Evasion of myofibroblasts from immune surveillance: a mechanism for tissue fibrosis.

Tissue fibrosis evolving from impaired tissue remodeling after injury is characterized by myofibroblast accumulation. We propose that during the development of fibrosis myofibroblasts acquire an immune-privileged cell phenotype, allowing their uninterrupted accumulation. Using the murine model of bleomycin-induced lung fibrosis in mice, we show that myofibroblasts that accumulate in lungs with fibrosis, but not in normal lungs, kill Fas(+) lymphocytes, resist Fas-induced apoptosis, and survive longer when grafted into allogeneic mice. In contrast, bleomycin-treated FasLigand (FasL)-deficient (gld) chimeric mice did not accumulate myofibroblasts or collagen in their lungs, and their FasL(-) myofibroblasts did not survive after alloengraftment. This finding indicates that myofibroblasts possess Fas/FasL-pathway-dependent characteristics that allow them to escape from immune surveillance and resulting organ fibrosis.

Epithelial cell apoptosis by fas ligand-positive myofibroblasts in lung fibrosis.

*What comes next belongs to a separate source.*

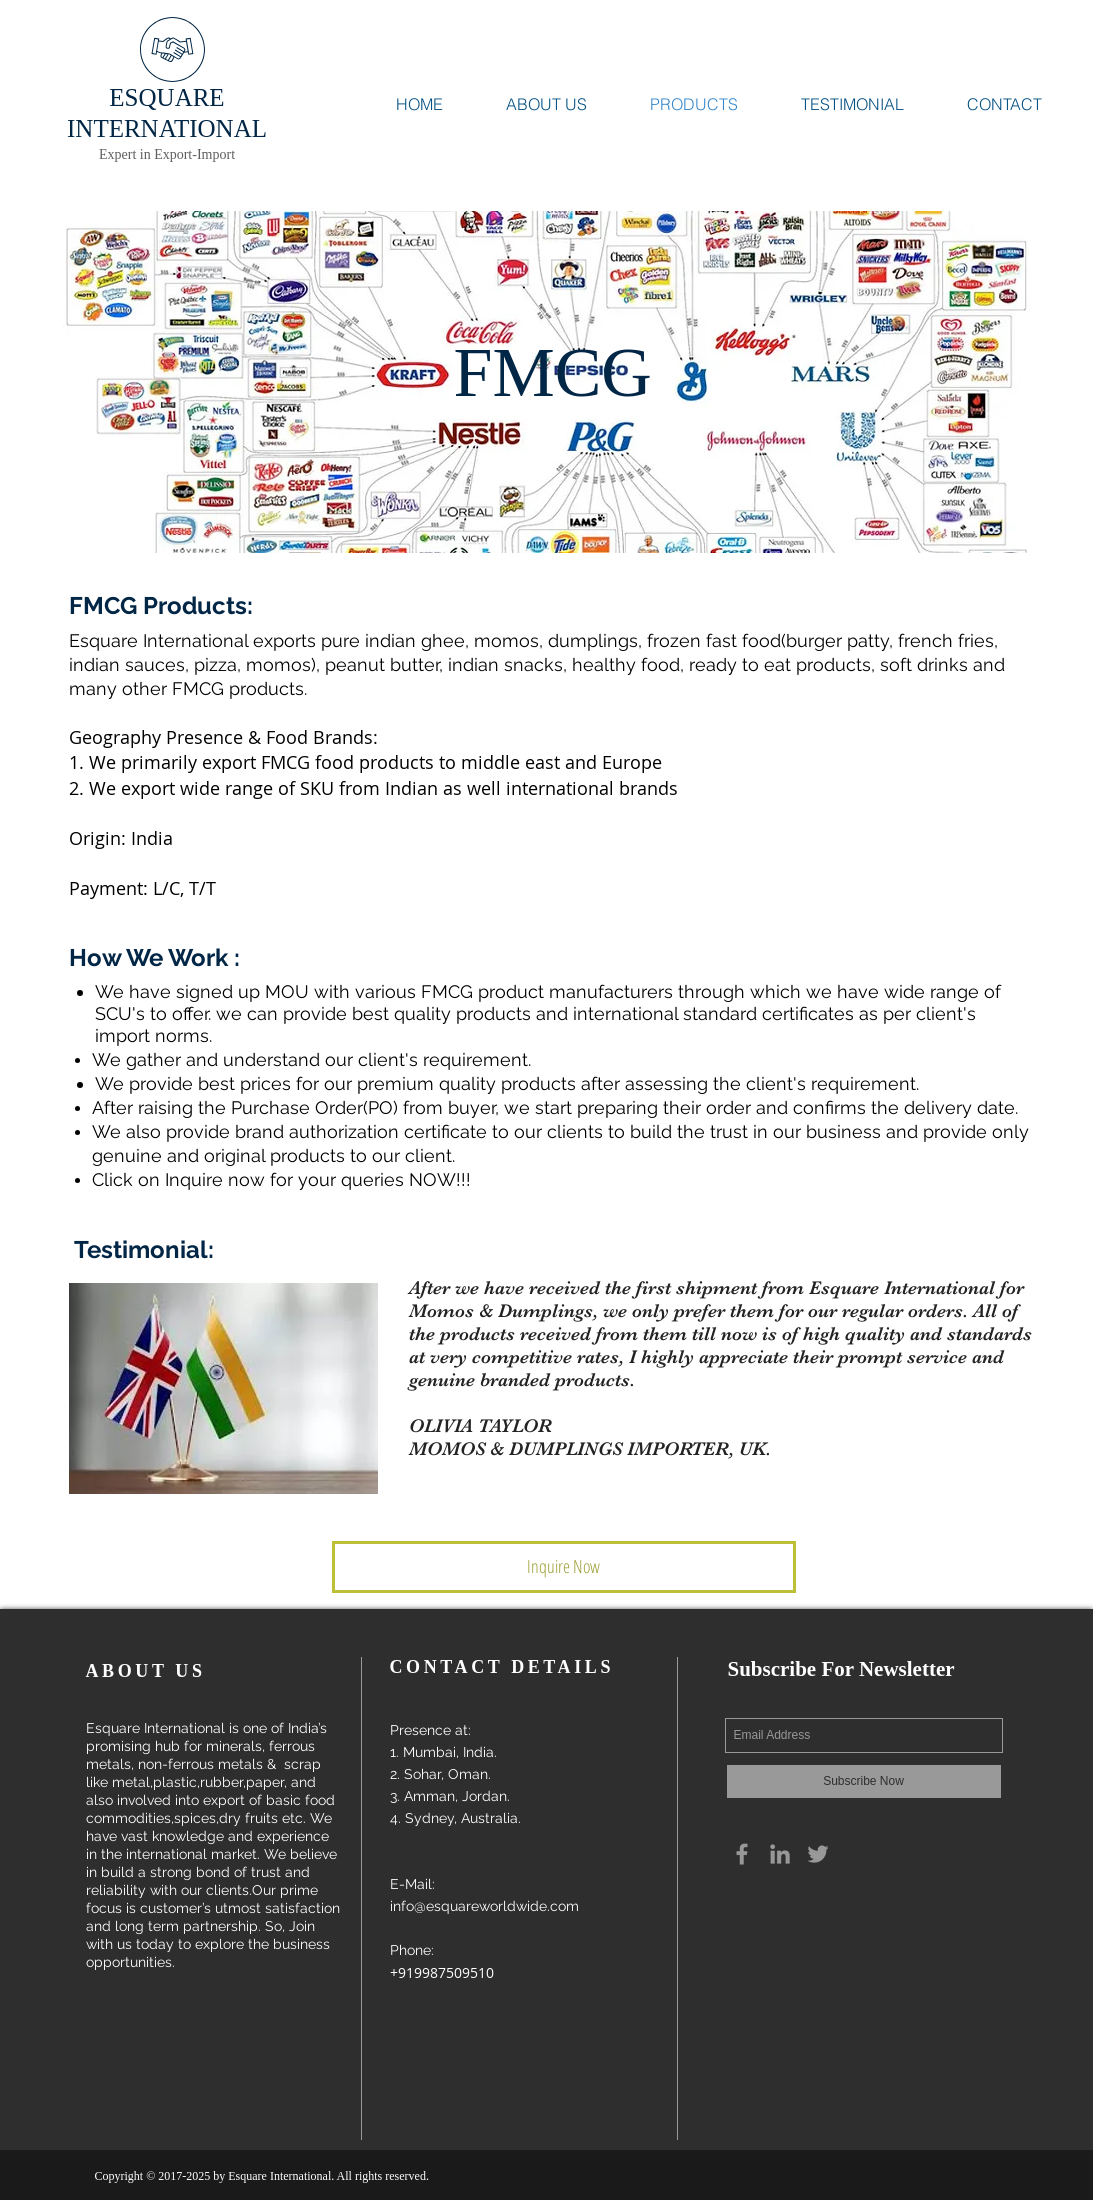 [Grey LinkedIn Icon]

The Fas/Fas ligand (FasL) apoptotic pathway has been shown to be involved in bleomycin-induced lung fibrosis. We examined the hypothesis that myofibroblasts from fibrotic lungs possess a cytotoxic phenotype that causes apoptosis of epithelial cells via the Fas/FasL pathway. We show in vivo epithelial cell apoptosis and associated upregulation of Fas and apoptotic Fas pathway genes in epithelial cells of lungs with bleomycin-induced fibrosis. In addition, we show that FasL surface molecules are overexpressed on alpha-SMA-positive cells in mice with bleomycin-induced fibrosis, and in humans with idiopathic pulmonary fibrosis. This enables the molecules to kill Fas-positive epithelial cells. In contrast, FasL-deficient myofibroblasts lose this myofibroblast cytotoxic phenotype, both in vivo and in vitro. In vivo, there was no bleomycin-induced epithelial cell apoptosis, as assessed by specific M30 staining in chimeric FasL-deficient mice that lacked FasL-positive myofibroblasts. In vitro, FasL-positive, but not FasL-negative myofibroblasts, induce mouse lung epithelial cell apoptosis. Thus myofibroblast cytotoxicity may underlie the absence of re-epithelialization, resulting in persistent lung fibrosis.

Bleomycin initiates apoptosis of lung epithelial cells by ROS but not by Fas/FasL pathway.

Epithelial cells are considered to be a main target of bleomycin-induced lung injury, which leads to fibrosis in vivo. We studied the characteristics of in vitro bleomycin-induced apoptosis in a mouse lung epithelial (MLE) cell line. Bleomycin caused an increase of reactive oxygen species (ROS) resulting in oxidative stress, mitochondrial leakage, and apoptosis. These were associated with elevated caspase-8 and resultant caspase-9 activity and with upregulation of Fas expression. Glutathione and inhibitors of caspase-8 or caspase-9, but not of FasL, inhibited these effects, suggesting their dependence on ROS, caspase-8 and -9, in a Fas/FasL-independent pathway. However, postbleomycin-exposed MLE cells were more sensitive to Fas-mediated apoptosis. These results demonstrate that the initial bleomycin-induced oxidative stress causes a direct apoptotic effect in lung epithelial cells involving a regulatory role of caspase-8 on caspase-9. Fas represents an amplification mechanism, and not a direct trigger of bleomycin-induced epithelial cell apoptosis.